We are trying to speed up our video transcoding time with hardware acceleration. We are using a vm equipped with a gpu, specifically Nvidia’s Tesla K80. To do so, we are using ffmpeg configured with the h264_cuvid decoder and h264_nvenc encoder. However, we are not seeing as great of an improvement as we were expecting.
Nvidia Driver: 375.39
n1-standard-8 (8 vCPUs, 30 GB memory)
CPU platform: Intel Haswell (2.3 GHz Intel Xeon E5 v3)
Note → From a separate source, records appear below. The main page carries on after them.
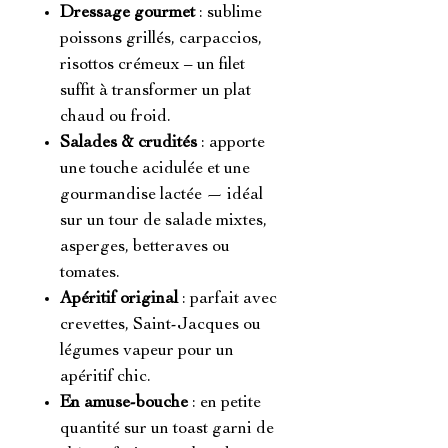
Dressage gourmet
: sublime
poissons grillés, carpaccios,
risottos crémeux – un filet
suffit à transformer un plat
chaud ou froid.
Salades & crudités
: apporte
une touche acidulée et une
gourmandise lactée — idéal
sur un tour de salade mixtes,
asperges, betteraves ou
tomates.
Apéritif original
: parfait avec
crevettes, Saint-Jacques ou
légumes vapeur pour un
apéritif chic.
En amuse-bouche
: en petite
quantité sur un toast garni de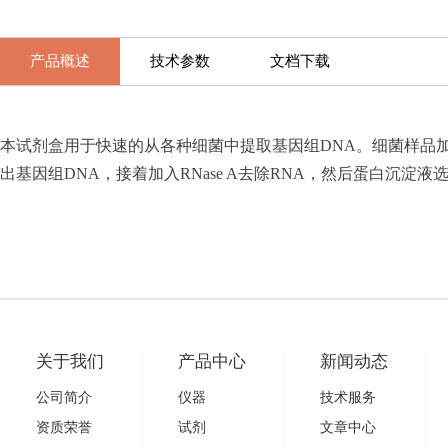
产品概述
技术参数
文档下载
本试剂盒用于快速的从各种细菌中提取基因组DNA。细菌样品
出基因组DNA，接着加入RNase A去除RNA，然后蛋白沉
关于我们
产品中心
新闻动态
公司简介
仪器
技术服务
资质荣誉
试剂
文章中心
GPUs: 1 x NVIDIA Tesla K80
input.mp4 (1280x720, YUV 4:2:0)
duration: 207 seconds
bitrate: 1258 kb/s
Sample commands & runtimes:
1 to 4 transcoding, CPU:
ffmpeg -y -i input.mp4 \ -s 1280x720 -b:v 5M -c:a copy out_720p.mp4 \ -s 640x480 -b:v 3M -c:a copy out_480p.mp4 \ -s 320x240 -b:v 2M -c:a copy out_240p.mp4 \ -s 160x128 -b:v 1M -c:a copy out_128p.mp4
time: 36.5 seconds
1 to 4 transcoding, GPU:
ffmpeg -y -vsync 0 -hwaccel cuvid -c:v h264_cuvid -i input.mp4 \ -vf scale_npp=1280:720 -c:a copy -c:v h264_nvenc -b:v 5M out_720p.mp4 \ -vf scale_npp=640:480 -c:a copy -c:v h264_nvenc -b:v 3M out_480p.mp4 \ -vf scale_npp=320:240 -c:a copy -c:v h264_nvenc -b:v 2M out_240p.mp4 \ -vf scale_npp=160:128 -c:a copy -c:v h264_nvenc -b:v 1M out_128p.mp4
time: 44.6 seconds
So as you can see we are seeing a speed improvement using CPUs over the GPU and not sure why. Perhaps we are missing something simple. We are using the same commands recommended in the pdf “Using Ffmpeg with NVIDIA GPU Hardware Acceleration” provided by Nvidia. Thanks for any assistance!